Starting with very simple Hadoop streaming
If you know very basic python it is possible to write basic map-reduce.. in this case we are gonna use just shell commands (cat and wc) to get the wordcount for the given file..
Hadoop provides the streaming which acts like the unix pipes, we stack programs from the stdout of the previous program left to right.we can specify what a mapper should do and what a reducer should do.. and ofcourse the input file path and the output directory..
To read and understand Hadoop streaming in detail go to the following link..
http://hadoop.apache.org/common/docs/current/streaming.html
Problem statement:
To get the wordcount of the given file using map-reduce
Map-reduce design:
Mapper : Just open the file using cat and each word is a key
Reducer : count the occurence of each word using wc
input HDFS file : /user/training/notes
output HDFS directory : /user/training/output/
Note : refer to basic HDFS shell commands in different post
command:
hadoop jar $HADOOP_HOME/contrib/streaming/hadoop-streaming*.jar -input /user/training/notes -output /user/training/output/ -mapper /bin/cat -reducer wc
This command uses the streaming framework provided by Hadoop in $HADOOP_HOME/contrib/streaming/hadoop-streaming*.jar .. check the name of this file before running because each version has different file name..Output:
you can verify the output from the files created in output directory
hadoop fs -lsr /user/training/output
The output from the reducer always loaded into a file with name part-*
to view the contents of the file
hadoop fs -cat /user/training/output/part-00000
Tracking the execution:
While executing the code you might notice the following
1. the percentage of mappers and reducers completed
2. the link to jobtracker (a web UI to track and view-log).. the jobtracker will run in port 50030
in our case
http://localhost.localdomain:50030
tips:
If you are running the program for the second time with the same output directory then you are required to remove the output directory
hadoop fs -rmr /user/training/output
Configuring your Hadoop
Login with username and password (cloudera,cloudera)
Open the terminal using the icon at the top menu bar..Now we need to check for environment variables before jumping into real coding.
echo $JAVA_HOME - this is where your java files are..

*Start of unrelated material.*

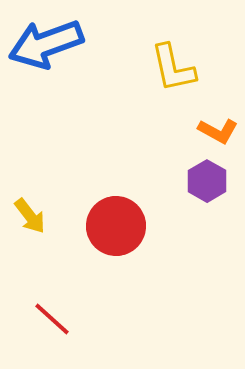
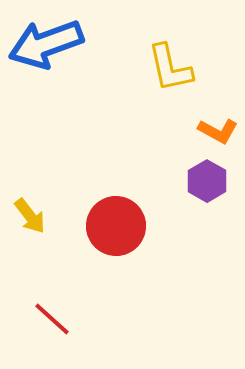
yellow L-shape: moved 3 px left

echo $HADOOP_HOME - for the jar and lib files used by Hadoop
to set these parameters if it emits nothing..
export JAVA_HOME=/usr
export HADOOP_HOME=/usr/lib/hadoop
note: these paths might be different if you are using different image or different installation of Hadoop.
Once the parameters are set you can check if the hadoop is running but just typing hadoop in the prompt.. and if it throws the help for hadoop then you are all set..
$hadoop
Start your own Hadoop cluster
The best and easy options available is to use Cloudera's VMWare image along with VMWare player. For beginners VMWare creates another virtual machine from your desktop, say you have a windows machine, you can install VMware player in your machine and convert into a UNIX box (pretty cool!!) vmware player is freeware from www.vmware.com (precisely : https://www.vmware.com/tryvmware/index.php)

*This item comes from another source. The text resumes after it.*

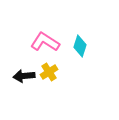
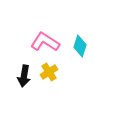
black arrow: rotated 75 degrees counterclockwise
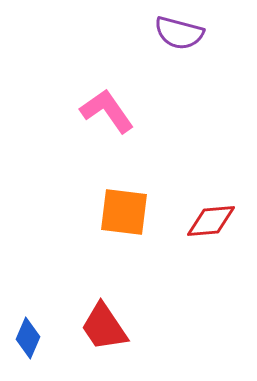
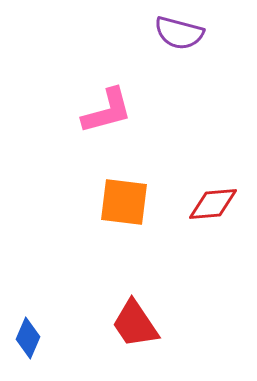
pink L-shape: rotated 110 degrees clockwise
orange square: moved 10 px up
red diamond: moved 2 px right, 17 px up
red trapezoid: moved 31 px right, 3 px up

Next regarding image from Cloudera, anyone can configure a system through VMware and save it as a file and distribute. And anyone can use the same configuration in their machine just by copying the image file in their system. We can download VMware image for Cloudera Hadoop from https://ccp.cloudera.com/display/SUPPORT/Downloads
So thats it, install VMware player and download cloudera image and just double click the *.vmx file from the downloaded directory.. a fully configured Hadoop (UNIX) machine is available for you. At the time of this writing the username and password for the image is "cloudera" and "cloudera", check with their site while downloading.